It was a matter of principle with Madame Claes to perform the duties of her religion privately. Her confessor, who was almost unknown in the family, now entered the house for the second time only; but there, as elsewhere, every one was impressed with a sort of tender admiration at the aspect of the uncle and his nephew.
The Abbe de Solis was an octogenarian, with silvery hair, and a withered face from which the vitality seemed to have retreated to the eyes. He walked with difficulty, for one of his shrunken legs ended in a painfully deformed foot, which was cased in a species of velvet bag, and obliged him to use a crutch when the arm of his nephew was not at hand. His bent figure and decrepit body conveyed the impression of a delicate, suffering nature, governed by a will of iron and the spirit of religious purity. This Spanish priest, who was remarkable for his vast learning, his sincere piety, and a wide knowledge of men and things, had been successively a Dominican friar, the “grand penitencier” of Toledo, and the vicar-general of the archbishopric of Malines. If the French Revolution had not intervened, the influence of the Casa-Real family would have made him one of the highest dignitaries of the Church; but the grief he felt for the death of the young duke, Madame Claes’s brother, who had been his pupil, turned him from active life, and he now devoted himself to the education of his nephew, who was made an orphan at an early age.

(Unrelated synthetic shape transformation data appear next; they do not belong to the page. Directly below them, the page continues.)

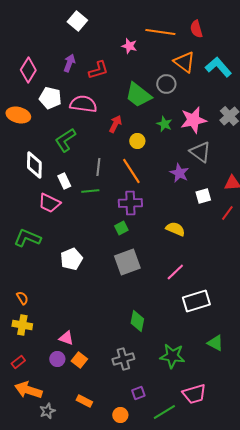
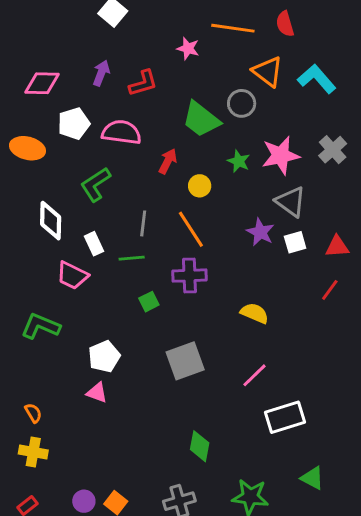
pink diamond: (28, 70) -> (42, 83), turned 60
white pentagon: (50, 98) -> (74, 124), turned -30
white square: (203, 196) -> (295, 242), moved
green square: (121, 228) -> (149, 302), moved
pink triangle: (66, 338) -> (97, 393), moved

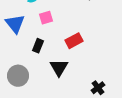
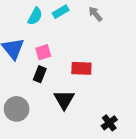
pink square: (46, 18) -> (43, 52), moved
red rectangle: (74, 41) -> (81, 68), turned 30

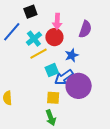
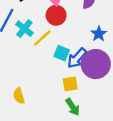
cyan cross: (34, 39) -> (24, 29), moved
blue star: (72, 55) -> (99, 34), moved
cyan square: (52, 70) -> (62, 53), turned -32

After the conquest of Belgium, the Abbe de Solis settled at Douai to be near Madame Claes. From his youth up he had professed an enthusiasm for Saint Theresa which, together with the natural bent of his mind, led him to the mystical time of Christianity. Finding in Flanders, where Mademoiselle Bourignon and the writings of the Quietists and Illuminati made the greatest number of proselytes, a flock of Catholics devoted to those ideas, he remained there,—all the more willingly because he was looked up to as a patriarch by this particular communion, which continued to follow the doctrines of the Mystics notwithstanding the censures of the Church upon Fenelon and Madame Guyon. His morals were rigid, his life exemplary, and he was believed to have visions. In spite of his own detachment from the things of life, his affection for his nephew made him careful of the young man’s interests. When a work of charity was to be done, the old abbe put the faithful of his flock under contribution before having recourse to his own means; and his patriarchal authority was so well established, his motives so pure, his discernment so rarely at fault, that every one was ready to answer his appeal. To give an idea of the contrast between the uncle and the nephew, we may compare the old man to a willow on the borders of a stream, hollowed to a skeleton and barely alive, and the young man to a sweet-brier clustering with roses, whose erect and graceful stems spring up about the hoary trunk of the old tree as if they would support it.